The complaint in this case contains two causes of action separately stated; one for the balance claimed to be due as commission for procuring *121a loan upon real estate, and the other for the balance due upon a promissory note. The trial before the court without a jury resulted in findings of fact and conclusions of law sustaining the right to recover upon both causes of action. A judgment was entered in favor of the plaintiff upon the first cause of action for the sum of $160, and upon the second cause of action for the sum of $170, together with attorney’s fees of $50, and costs and disbursements in both causes of action. From this judgment the defendant appeals.
We see little in this case but questions of fact. Upon the material questions the evidence is in dispute, and the trial court found the facts to be as contended for by the respondent and which the evidence offered by him supported. There can be no question as to the right of the respondent to recover upon both causes of action.

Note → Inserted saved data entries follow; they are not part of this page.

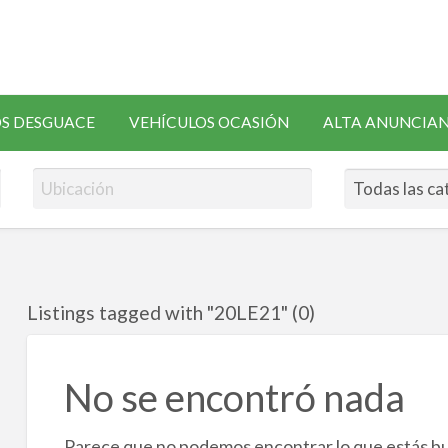
SOLICITAR
S DESGUACE
VEHÍCULOS OCASIÓN
ALTA ANUNCIA
RECAMBIOS
Listings tagged with "20LE21" (0)
No se encontró nada
Parece que no podemos encontrar lo que estás b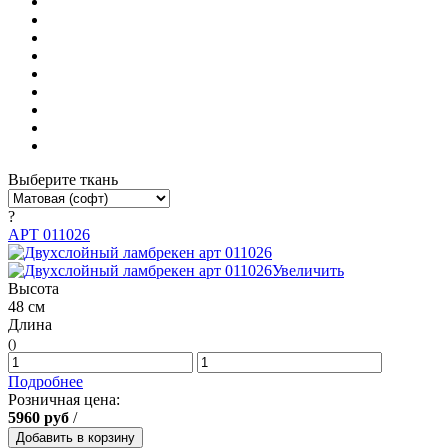
Выберите ткань
?
АРТ 011026
Увеличить
Высота
48 см
Длина
()
Подробнее
Розничная цена:
5960
руб
/
Добавить в корзину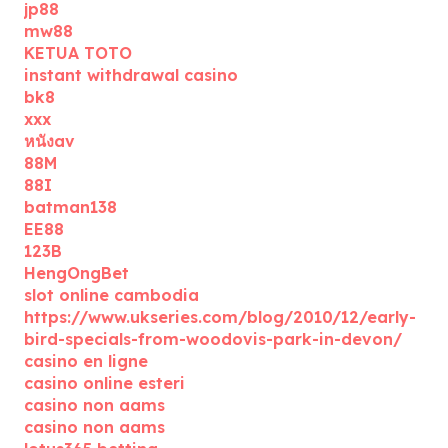
jp88
mw88
KETUA TOTO
instant withdrawal casino
bk8
xxx
หนังav
88M
88I
batman138
EE88
123B
HengOngBet
slot online cambodia
https://www.ukseries.com/blog/2010/12/early-
bird-specials-from-woodovis-park-in-devon/
casino en ligne
casino online esteri
casino non aams
casino non aams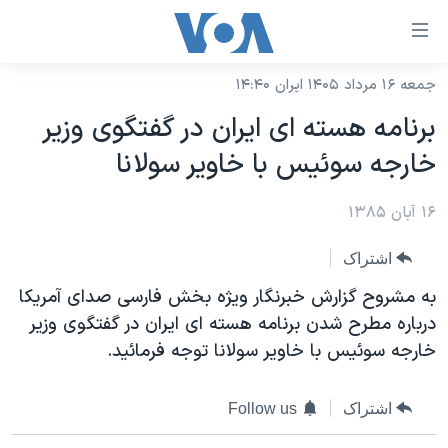
ینکهای
ابل
سترسی
جمعه ۱۶ مرداد ۱۴۰۵ ایران ۱۴:۴۰
خانه
هش
برنامه هسته ای ايران در گفتگوی وزير
نسخه سبک وب‌سایت
ه
خارجه سوئيس با خاوير سولانا
حتوای
موضوع ها
صلی
۱۶ آبان ۱۳۸۵
برنامه های تلویزیونی
ایران
هش
جدول برنامه ها
ه
آمریکا
اشتراک
فحه
صفحه‌های ویژه
جهان
به مشروح گزارش خبرنگار ويژه بخش فارسی صدای آمريکا
صلی
فرکانس‌های صدای آمریکا
درباره مطرح شدن برنامه هسته ای ايران در گفتگوی وزير
ورزشی
جام جهانی ۲۰۲۶
هش
خارجه سوئيس با خاوير سولانا توجه فرمائيد.
پخش رادیویی
ه
گزیده‌ها
عملیات خشم حماسی
ستجو
۲۵۰سالگی آمریکا
ویژه برنامه‌ها
یادگیری زبان انگلیسی
اشتراک
Follow us
ویدیوها
بایگانی برنامه‌های تلویزیونی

As to the second cause of action, it appears that, while the note was given as an accommodation matter and without consideration, it is specifically found by the trial court that it was transferred and delivered to the respondent before maturity. Rem. Comp. Stat., §3420 [P. C. §4100], provides:
“An accommodation party is one who has signed the instrument as maker, drawer, acceptor or indorser, without receiving value therefor, and for the purpose of lending his name to some other person. Such a person is liable on the instrument to a holder for value, notwithstanding such holder at the time of taking the instrument knew him to be only an accommodation party.”
The judgment will be affirmed.
Mackintosh, Parker, Holcomb, end Tolman, JJ., concur.